Seven adam, şiir yazar ama şair olamaz! Bütün mesele şair olmakta değil, şiir yazabilmekte. Şairi şair yapan aşkıdır, şiir yazması değil. Şiir yazabilmek için önce âşık olmalı ve daha sonra şiir yazmalıdır sevdiğine. Şair olabilmesi içinse; aşkının imkânsız olması gerekir.
Vaktin geç olması umurumda bile değil, senin hayalin uykularımı kaçırıyordu. Uykuya dalıp gitmek sorun değildi belki de, ama sensiz rüyalarımın olmasını istemiyordum. Rüyalarımda olmanı istiyordum. Hülyalarda dolaşmak istiyordum. Uyku gözlerimde gezinirken senli rüyalara dalıyorum yine. El ele tutuşmak bir yana senle yürümeyi özlemişim. Gözlerinin içinde kaybolmayı özlemişim. Kokunu, sesini, anlayacağın seni çok özlemişim. Yan yana yürürken, ellerim ellerine çarpınca gökyüzünde şimşekler çakıyordu. Bulutlar bile şimşeklere engel olamıyordu ve yıldırımlar oluşturuyordu yeryüzünde. Bulutlar daha fazla dayanamayıp ağlamaya başladılar ve üzerlerimize yağmur damlalarını gönderiyorlardı. Ardından gelen toprak kokusu ile senin kokun birleşince, tüm dünyaya yeni bir parfüm hediye ediyorlardı; aşk kokusu! Toprak ve senin kokunun harmanlanmasıyla birleşen eşsiz bir koku…
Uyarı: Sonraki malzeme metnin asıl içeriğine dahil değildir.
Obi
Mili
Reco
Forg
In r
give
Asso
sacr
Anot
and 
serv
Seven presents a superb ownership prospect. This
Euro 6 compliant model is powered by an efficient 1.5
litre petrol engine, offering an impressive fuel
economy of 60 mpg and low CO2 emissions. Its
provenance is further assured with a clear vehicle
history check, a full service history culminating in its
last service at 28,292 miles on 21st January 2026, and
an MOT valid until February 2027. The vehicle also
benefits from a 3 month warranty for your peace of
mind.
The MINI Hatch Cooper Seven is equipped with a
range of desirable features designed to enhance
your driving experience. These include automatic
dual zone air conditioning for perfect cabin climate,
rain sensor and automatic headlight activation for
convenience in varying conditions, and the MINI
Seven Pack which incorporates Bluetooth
Senli hülyalarda dolaşıyorum yine, ilk bakışmamız geliyor aklıma ve kalbime sen düşüyorsun. Dört odacıktan her birini tek tek dolaşıyorsun ve en sonunda vücudumda yaşıyorsun sen. Akciğerlerime gelince senin kokunu çekiyorum içime ve sen damarlarımda taşınan hava kütlelerine dönüşüyorsun. Yani sen; vücudum oluyorsun.
Sinemadaki filmin yerine seni izliyordum. Sen filmi izliyordun ve bende seni. Senaristi sen, yönetmeni ise yine sendin. Her şey doğal akışında seyrediyordu ve sen film olup hayatıma giriyordun. Hayatımdan bir kesit alıp, sinemada izlettiriyordun bana. Ben seni izliyordum, filmi değil.
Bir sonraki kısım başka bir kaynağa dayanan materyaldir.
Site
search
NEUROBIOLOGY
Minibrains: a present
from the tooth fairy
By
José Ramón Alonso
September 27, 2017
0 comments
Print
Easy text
Cafede oturup seni izlemeyi çok seviyordum. Sen; kahve, ben ise çay içiyordum. Gözlerinde kaybolup sigarada kendimi buluyordum. Sigara dumanında seni çiziyordum. Sende imzanı atıyordun tualin altına. Sen resim oluyordun, ben ise ressam.
Hülyalar bitiyordu ve korku ile uyanıyordum yataktan. Nefes nefese kalmış vücudum, sensizlikten ölüyordu ve sen yoktun. Can çekişmeme izin veriyordun ve her defasında kalbim duruyordu. Senin hayalin, hayatta tutuyordu beni. Bir adrenalin gibi, her kalbimin durmasında hayalin hayatta tutuyordu beni. Ve sen yoksun, bir tek hayalin var.